Lanigan soñó el sueño otra vez y logró despertarse con un grito agudo. Se incorporó en
la cama y clavó los ojos en la oscuridad violeta que le rodeaba. Tenía los dientes
apretados y los labios contraídos en una mueca espasmódica. A su lado estaba su mujer,
Estelle, que se incorporó también. Lanigan no la miró. Aún atrapado en su sueño,
buscaba pruebas tangibles del mundo.
Lentamente, una silla cruzó su campo de visión y reapareció junto a la pared. La cara
de Lanigan se relajó ligeramente. Luego la mano de Estalle se posó en su brazo,
pretendía ser una caricia pero le quemó como lejía.

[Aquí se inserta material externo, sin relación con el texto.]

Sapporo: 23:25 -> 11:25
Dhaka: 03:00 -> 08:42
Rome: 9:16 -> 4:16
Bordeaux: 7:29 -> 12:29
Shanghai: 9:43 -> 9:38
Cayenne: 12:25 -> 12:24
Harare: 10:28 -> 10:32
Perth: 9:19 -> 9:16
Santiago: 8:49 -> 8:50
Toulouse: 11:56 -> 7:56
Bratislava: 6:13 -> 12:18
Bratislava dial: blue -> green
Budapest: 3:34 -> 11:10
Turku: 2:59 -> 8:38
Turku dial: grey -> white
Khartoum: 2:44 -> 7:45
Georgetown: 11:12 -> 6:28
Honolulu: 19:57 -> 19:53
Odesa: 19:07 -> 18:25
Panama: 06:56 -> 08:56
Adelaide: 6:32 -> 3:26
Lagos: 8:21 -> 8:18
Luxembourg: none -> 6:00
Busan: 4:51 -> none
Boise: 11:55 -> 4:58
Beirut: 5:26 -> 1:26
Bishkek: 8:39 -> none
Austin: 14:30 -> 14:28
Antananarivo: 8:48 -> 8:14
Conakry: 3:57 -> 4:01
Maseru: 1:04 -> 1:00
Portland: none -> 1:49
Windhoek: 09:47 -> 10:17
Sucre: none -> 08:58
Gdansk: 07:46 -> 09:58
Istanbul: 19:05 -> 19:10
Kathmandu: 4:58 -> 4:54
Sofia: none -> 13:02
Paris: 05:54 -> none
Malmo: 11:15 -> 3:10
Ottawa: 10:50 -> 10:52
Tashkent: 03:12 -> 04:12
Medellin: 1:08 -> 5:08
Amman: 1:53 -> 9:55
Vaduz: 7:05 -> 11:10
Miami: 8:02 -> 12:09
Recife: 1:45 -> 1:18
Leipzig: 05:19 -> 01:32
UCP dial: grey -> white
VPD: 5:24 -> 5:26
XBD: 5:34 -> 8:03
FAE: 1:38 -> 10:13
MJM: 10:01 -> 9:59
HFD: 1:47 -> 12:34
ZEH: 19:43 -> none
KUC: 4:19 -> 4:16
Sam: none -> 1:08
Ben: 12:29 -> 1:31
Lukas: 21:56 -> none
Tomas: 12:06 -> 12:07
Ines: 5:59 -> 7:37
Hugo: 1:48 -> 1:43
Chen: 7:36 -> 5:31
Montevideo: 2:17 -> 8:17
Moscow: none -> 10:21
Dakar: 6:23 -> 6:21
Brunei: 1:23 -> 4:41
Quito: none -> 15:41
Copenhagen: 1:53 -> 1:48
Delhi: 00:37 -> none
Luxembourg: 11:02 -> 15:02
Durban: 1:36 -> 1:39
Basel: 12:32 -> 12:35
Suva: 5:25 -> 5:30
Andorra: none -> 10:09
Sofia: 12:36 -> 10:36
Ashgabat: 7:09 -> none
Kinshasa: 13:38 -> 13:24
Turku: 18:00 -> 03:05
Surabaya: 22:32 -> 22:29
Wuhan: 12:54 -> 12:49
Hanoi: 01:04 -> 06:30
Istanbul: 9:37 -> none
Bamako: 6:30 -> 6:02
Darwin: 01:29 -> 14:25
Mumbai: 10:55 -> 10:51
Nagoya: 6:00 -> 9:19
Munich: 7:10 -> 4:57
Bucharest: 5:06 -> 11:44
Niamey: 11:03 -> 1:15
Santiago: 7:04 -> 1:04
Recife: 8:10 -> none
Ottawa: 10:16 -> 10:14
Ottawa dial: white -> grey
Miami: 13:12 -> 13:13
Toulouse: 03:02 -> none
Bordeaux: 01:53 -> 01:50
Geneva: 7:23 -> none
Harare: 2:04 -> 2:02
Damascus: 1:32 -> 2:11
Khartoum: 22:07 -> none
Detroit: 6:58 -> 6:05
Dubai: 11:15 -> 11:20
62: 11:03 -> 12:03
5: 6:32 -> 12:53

—Toma —dijo ella—. Bebe esto.
—No —dijo Lanigan—. Ya estoy bien.
—Bébelo de todos modos.
—No, de veras. Estoy perfectamente.
Ya estaba completamente libre de la pesadilla. Era de nuevo él mismo, y el mundo
tenía su apariencia habitual. Esto era muy valioso para Lanigan; no quería dejarlo ahora,
ni siquiera por la suave placidez del sedante.
—¿Fue el mismo sueño? —le preguntó Estelle.